*** INPUT DATA Section Begins ***

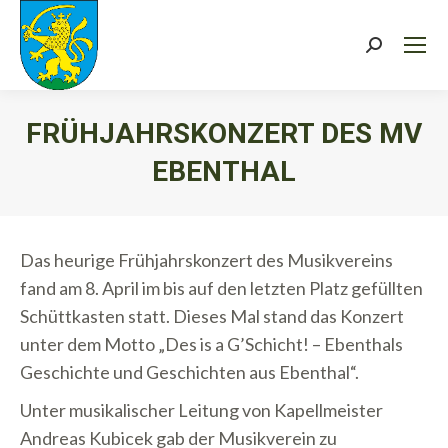
Search:
FRÜHJAHRSKONZERT DES MV
EBENTHAL
Sie befinden sich hier:
Das heurige Frühjahrskonzert des Musikvereins
fand am 8. April im bis auf den letzten Platz gefüllten
Schüttkasten statt. Dieses Mal stand das Konzert
unter dem Motto „Des is a G’Schicht! – Ebenthals
Geschichte und Geschichten aus Ebenthal“.
Unter musikalischer Leitung von Kapellmeister
Andreas Kubicek gab der Musikverein zu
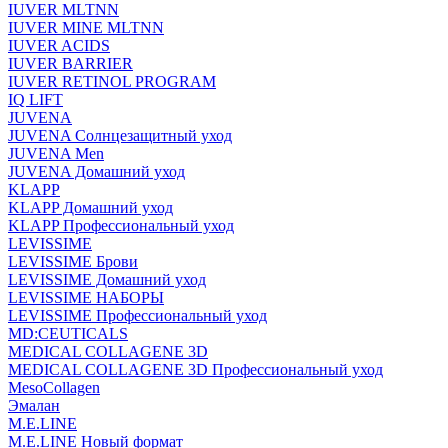
IUVER MLTNN
IUVER MINE MLTNN
IUVER ACIDS
IUVER BARRIER
IUVER RETINOL PROGRAM
IQ LIFT
JUVENA
JUVENA Солнцезащитный уход
JUVENA Men
JUVENA Домашний уход
KLAPP
KLAPP Домашний уход
KLAPP Профессиональный уход
LEVISSIME
LEVISSIME Брови
LEVISSIME Домашний уход
LEVISSIME НАБОРЫ
LEVISSIME Профессиональный уход
MD:CEUTICALS
MEDICAL COLLAGENE 3D
MEDICAL COLLAGENE 3D Профессиональный уход
MesoCollagen
Эмалан
M.E.LINE
M.E.LINE Новый формат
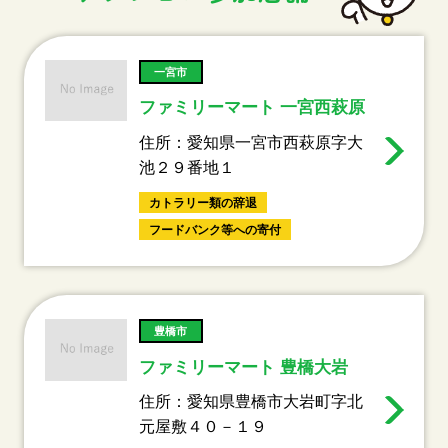
一宮市
ファミリーマート 一宮西萩原
住所：愛知県一宮市西萩原字大
池２９番地１
カトラリー類の辞退
フードバンク等への寄付
豊橋市
ファミリーマート 豊橋大岩
住所：愛知県豊橋市大岩町字北
元屋敷４０－１９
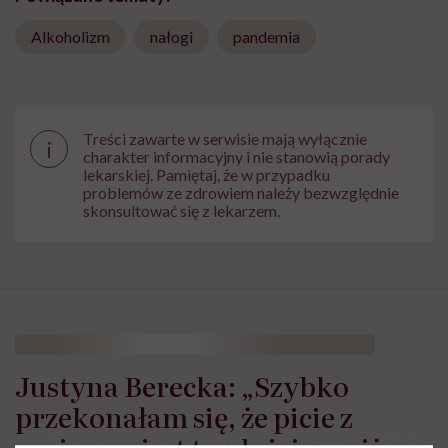
Alkoholizm
nałogi
pandemia
Treści zawarte w serwisie mają wyłącznie
i
charakter informacyjny i nie stanowią porady
lekarskiej. Pamiętaj, że w przypadku
problemów ze zdrowiem należy bezwzględnie
skonsultować się z lekarzem.
Justyna Berecka: „Szybko
przekonałam się, że picie z
umiarem jest trudniejsze niż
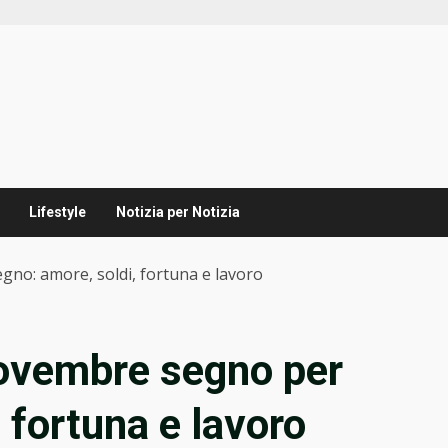
Lifestyle
Notizia per Notizia
no: amore, soldi, fortuna e lavoro
novembre segno per
 fortuna e lavoro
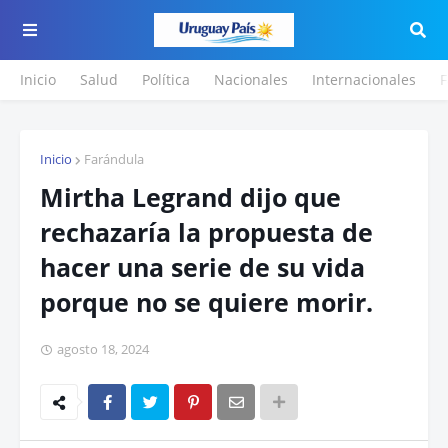
Inicio
Salud
Política
Nacionales
Internacionales
F
Inicio
Farándula
Mirtha Legrand dijo que
rechazaría la propuesta de
hacer una serie de su vida
porque no se quiere morir.
agosto 18, 2024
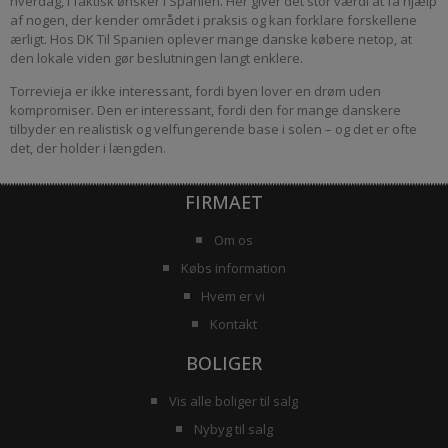
hverdag, I faktisk ønsker i Spanien. Her giver det stor værdi at få hjælp
af nogen, der kender området i praksis og kan forklare forskellene
ærligt. Hos DK Til Spanien oplever mange danske købere netop, at
den lokale viden gør beslutningen langt enklere.
Torrevieja er ikke interessant, fordi byen lover en drøm uden
kompromiser. Den er interessant, fordi den for mange danskere
tilbyder en realistisk og velfungerende base i solen – og det er ofte
det, der holder i længden.
FIRMAET
Om os
Købs information
Hvem er vi
Kontakt
BOLIGER
Vis alle boliger til salg
Nybyg til salg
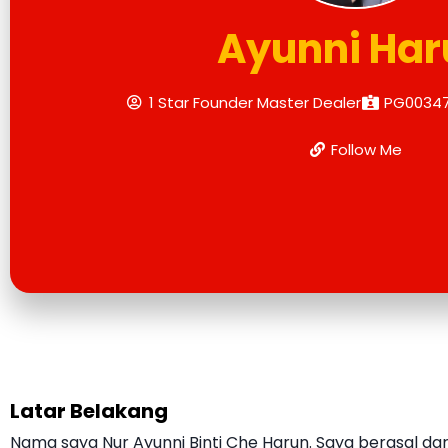
Ayunni Har
1 Star Founder Master Dealer
PG0034
Follow Me
Latar Belakang
Nama saya Nur Ayunni Binti Che Harun. Saya berasal d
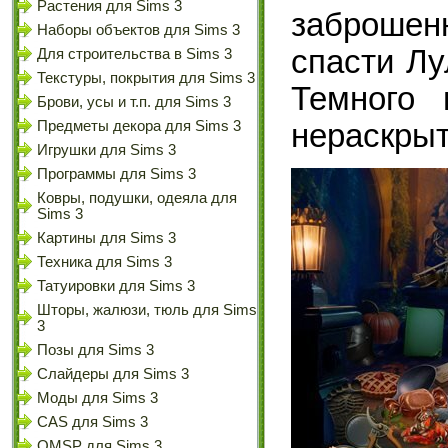
Растения для Sims 3
заброшен
Наборы объектов для Sims 3
спасти Лу
Для строительства в Sims 3
Текстуры, покрытия для Sims 3
Темного 
Брови, усы и т.п. для Sims 3
нераскры
Предметы декора для Sims 3
Игрушки для Sims 3
Программы для Sims 3
Ковры, подушки, одеяла для
Sims 3
Картины для Sims 3
Техника для Sims 3
Татуировки для Sims 3
Шторы, жалюзи, тюль для Sims
3
Позы для Sims 3
Слайдеры для Sims 3
Моды для Sims 3
CAS для Sims 3
OMSP для Sims 3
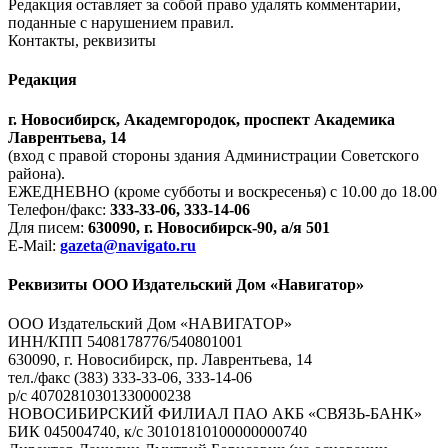
Редакция оставляет за собой право удалять комментарии,
поданные с нарушением правил.
Контакты, реквизиты
Редакция
г. Новосибирск, Академгородок, проспект Академика
Лаврентьева, 14
(вход с правой стороны здания Администрации Советского
района).
ЕЖЕДНЕВНО (кроме субботы и воскресенья) с 10.00 до 18.00
Телефон/факс:
333-33-06, 333-14-06
Для писем:
630090, г. Новосибирск-90, а/я 501
E-Mail:
gazeta@navigato.ru
Реквизиты ООО Издательский Дом «Навигатор»
ООО Издательский Дом «НАВИГАТОР»
ИНН/КПП 5408178776/540801001
630090, г. Новосибирск, пр. Лаврентьева, 14
тел./факс (383) 333-33-06, 333-14-06
р/с 40702810301330000238
НОВОСИБИРСКИЙ ФИЛИАЛ ПАО АКБ «СВЯЗЬ-БАНК»
БИК 045004740, к/с 30101810100000000740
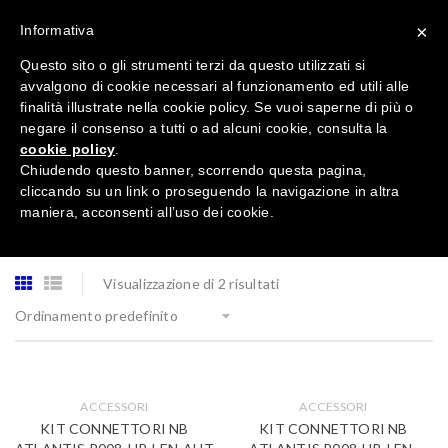
×
Informativa
Questo sito o gli strumenti terzi da questo utilizzati si
avvalgono di cookie necessari al funzionamento ed utili alle
finalità illustrate nella cookie policy. Se vuoi saperne di più o
negare il consenso a tutti o ad alcuni cookie, consulta la
cookie policy
.
Tutte le categorie
Chiudendo questo banner, scorrendo questa pagina,
cliccando su un link o proseguendo la navigazione in altra
maniera, acconsenti all’uso dei cookie.
Visualizzazione di 2 risultati
Ordinamento predefinito
ACCESSORI
ACCESSORI
KIT CONNETTORI NB
KIT CONNETTORI NB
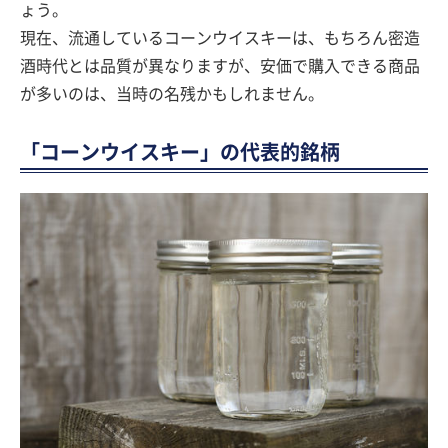
ょう。
現在、流通しているコーンウイスキーは、もちろん密造
酒時代とは品質が異なりますが、安価で購入できる商品
が多いのは、当時の名残かもしれません。
「コーンウイスキー」の代表的銘柄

*** INPUT DATA Section Ends ***

DESCRIPTION OF THE TASK: Could you repeat, exactly and with nothing else, the lines from the one containing "ЕЖЕДНЕВНО (кроме субботы" through the last line of the records above, leaving out the pictures?

COMPLETED EXERCISE:
ЕЖЕДНЕВНО (кроме субботы и воскресенья) с 10.00 до 18.00
Телефон/факс:
333-33-06, 333-14-06
Для писем:
630090, г. Новосибирск-90, а/я 501
E-Mail:
gazeta@navigato.ru
Реквизиты ООО Издательский Дом «Навигатор»
ООО Издательский Дом «НАВИГАТОР»
ИНН/КПП 5408178776/540801001
630090, г. Новосибирск, пр. Лаврентьева, 14
тел./факс (383) 333-33-06, 333-14-06
р/с 40702810301330000238
НОВОСИБИРСКИЙ ФИЛИАЛ ПАО АКБ «СВЯЗЬ-БАНК»
БИК 045004740, к/с 30101810100000000740
×
Informativa
Questo sito o gli strumenti terzi da questo utilizzati si
avvalgono di cookie necessari al funzionamento ed utili alle
finalità illustrate nella cookie policy. Se vuoi saperne di più o
negare il consenso a tutti o ad alcuni cookie, consulta la
cookie policy
.
Tutte le categorie
Chiudendo questo banner, scorrendo questa pagina,
cliccando su un link o proseguendo la navigazione in altra
maniera, acconsenti all’uso dei cookie.
Visualizzazione di 2 risultati
Ordinamento predefinito
ACCESSORI
ACCESSORI
KIT CONNETTORI NB
KIT CONNETTORI NB
ょう。
現在、流通しているコーンウイスキーは、もちろん密造
酒時代とは品質が異なりますが、安価で購入できる商品
が多いのは、当時の名残かもしれません。
「コーンウイスキー」の代表的銘柄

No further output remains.